Frank Desby (1922–92) provided much of the impetus for the rise of this ‘West Coast School’ of Greek Orthodox choral music. For decades he served as director of music at St Sophia Cathedral in Los Angeles, also working tirelessly throughout the Greek Orthodox Archdiocese of America as conductor, composer and educator. Having gained postgraduate degrees at the University of Southern California for theses on medieval and post-Byzantine chant, Desby combined ideas gained from modern chant scholarship with his knowledge of the history of Western and Russian choral music to reshape Greek American liturgical singing according to contemporary academic standards. This led Desby during the 1950s to create harmonisations inspired by Renaissance prototypes and to adapt Byzantine chant to the modern style of performing Gregorian chant invented at the end of the nineteenth century by the monks of the French abbey of Solesmes.

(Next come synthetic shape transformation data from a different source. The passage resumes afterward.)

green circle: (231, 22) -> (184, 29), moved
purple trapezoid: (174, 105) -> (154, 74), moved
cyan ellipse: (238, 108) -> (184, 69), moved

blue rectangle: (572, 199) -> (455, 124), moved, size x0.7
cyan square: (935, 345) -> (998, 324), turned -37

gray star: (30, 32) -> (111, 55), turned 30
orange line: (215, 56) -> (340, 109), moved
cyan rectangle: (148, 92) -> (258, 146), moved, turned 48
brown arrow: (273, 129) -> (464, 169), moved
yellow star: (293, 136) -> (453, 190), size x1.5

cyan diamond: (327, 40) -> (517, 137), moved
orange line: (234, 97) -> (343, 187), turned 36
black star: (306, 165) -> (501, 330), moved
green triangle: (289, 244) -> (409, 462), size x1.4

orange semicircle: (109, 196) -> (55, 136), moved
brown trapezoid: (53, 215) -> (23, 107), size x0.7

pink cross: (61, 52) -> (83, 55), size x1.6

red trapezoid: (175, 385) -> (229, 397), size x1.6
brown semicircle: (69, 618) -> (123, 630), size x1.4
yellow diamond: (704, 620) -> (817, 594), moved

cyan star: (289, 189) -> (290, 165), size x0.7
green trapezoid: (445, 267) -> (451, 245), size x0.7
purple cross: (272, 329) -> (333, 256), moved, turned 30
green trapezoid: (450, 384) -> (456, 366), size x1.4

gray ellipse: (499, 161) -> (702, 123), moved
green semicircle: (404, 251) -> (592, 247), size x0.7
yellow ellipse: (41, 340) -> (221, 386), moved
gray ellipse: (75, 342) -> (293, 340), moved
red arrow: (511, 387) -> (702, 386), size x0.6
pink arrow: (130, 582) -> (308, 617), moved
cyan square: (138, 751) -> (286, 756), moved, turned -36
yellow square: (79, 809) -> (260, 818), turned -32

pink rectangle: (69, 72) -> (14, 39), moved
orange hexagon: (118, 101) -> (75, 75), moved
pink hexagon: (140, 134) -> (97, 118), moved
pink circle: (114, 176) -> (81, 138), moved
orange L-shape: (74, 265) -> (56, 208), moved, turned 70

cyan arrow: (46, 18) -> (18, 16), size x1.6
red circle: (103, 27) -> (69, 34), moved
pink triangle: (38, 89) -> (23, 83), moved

The ways that these approaches differed from the received traditions of Byzantine chanting may be heard by contrasting the performances on this disc of the traditional melody for the Apolytikion of the Holy Cross (sung from an 1882 publication by Stephanos Lampadarios, a cantor at the Ecumenical Patriarchate in Constantinople) with Desby’s staff-notation transcription and choral setting of the same hymn. Published in 1979, his setting of the Forty-fold ‘Kyrie eleison’ for the Litany of the Holy Cross is harmonised in a more modern style with a brief episode of polytonality.